▶ WORK TO BE COMPLETED: Of the lines below, copy those that hold the word "requisitos".
** DATASET CONTENT follows **
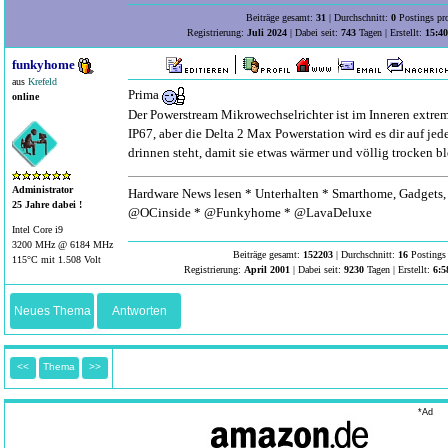
Beiträge gesamt:
31
| Durchschnitt:
0
Postings pr
Registrierung:
Juli 2024
| Dabei seit:
743
Tagen | Erstellt:
15:40
funkyhome
aus
Krefeld
Prima
online
Der Powerstream Mikrowechselrichter ist im Inneren extrem
IP67, aber die Delta 2 Max Powerstation wird es dir auf je
drinnen steht, damit sie etwas wärmer und völlig trocken b
Administrator
Hardware News lesen * Unterhalten * Smarthome, Gadgets, 
25 Jahre dabei !
@OCinside * @Funkyhome * @LavaDeluxe
Intel Core i9
3200 MHz @ 6184 MHz
Beiträge gesamt:
152203
| Durchschnitt:
16
Postings 
115°C mit 1.508 Volt
Registrierung:
April 2001
| Dabei seit:
9230
Tagen | Erstellt:
6:5
Neues Thema
Antworten
<<
Thema
>>
*Ad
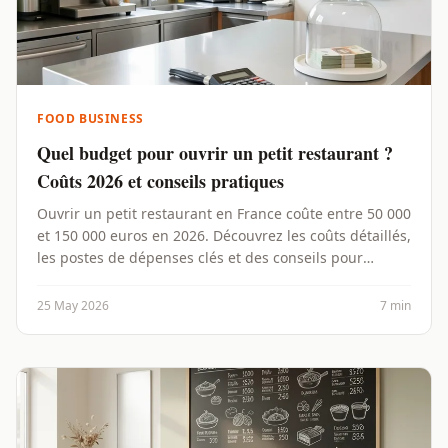
FOOD BUSINESS
Quel budget pour ouvrir un petit restaurant ?
Coûts 2026 et conseils pratiques
Ouvrir un petit restaurant en France coûte entre 50 000
et 150 000 euros en 2026. Découvrez les coûts détaillés,
les postes de dépenses clés et des conseils pour
optimiser votre budget.
25 May 2026
7 min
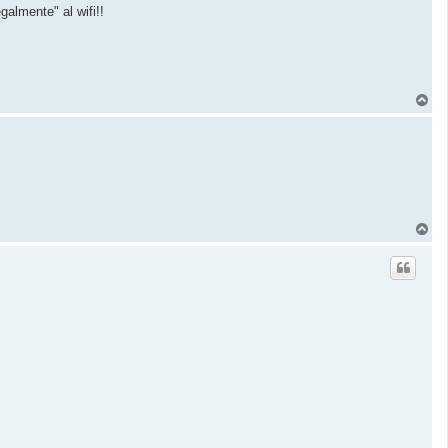
galmente" al wifi!!
T
o
p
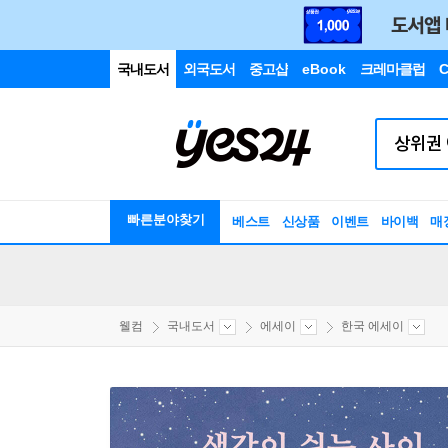
국내도서
외국도서
중고샵
eBook
크레마클럽
C
빠른분야찾기
베스트
신상품
이벤트
바이백
매
웰컴
국내도서
에세이
한국 에세이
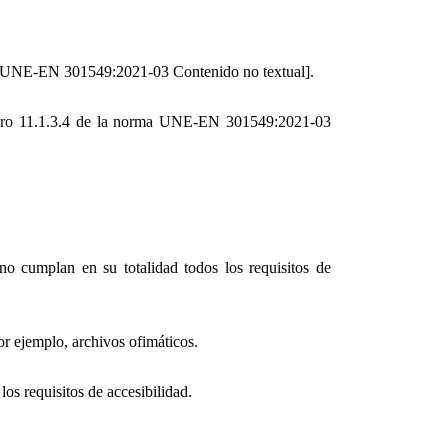
orma UNE-EN 301549:2021-03 Contenido no textual].
número 11.1.3.4 de la norma UNE-EN 301549:2021-03
o cumplan en su totalidad todos los requisitos de
or ejemplo, archivos ofimáticos.
os requisitos de accesibilidad.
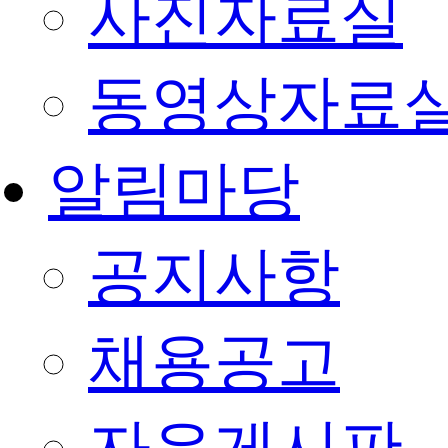
사진자료실
동영상자료
알림마당
공지사항
채용공고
** End of DATASET CONTENT **
▶ RESPONSE AREA:
o cumplan en su totalidad todos los requisitos de
os requisitos de accesibilidad.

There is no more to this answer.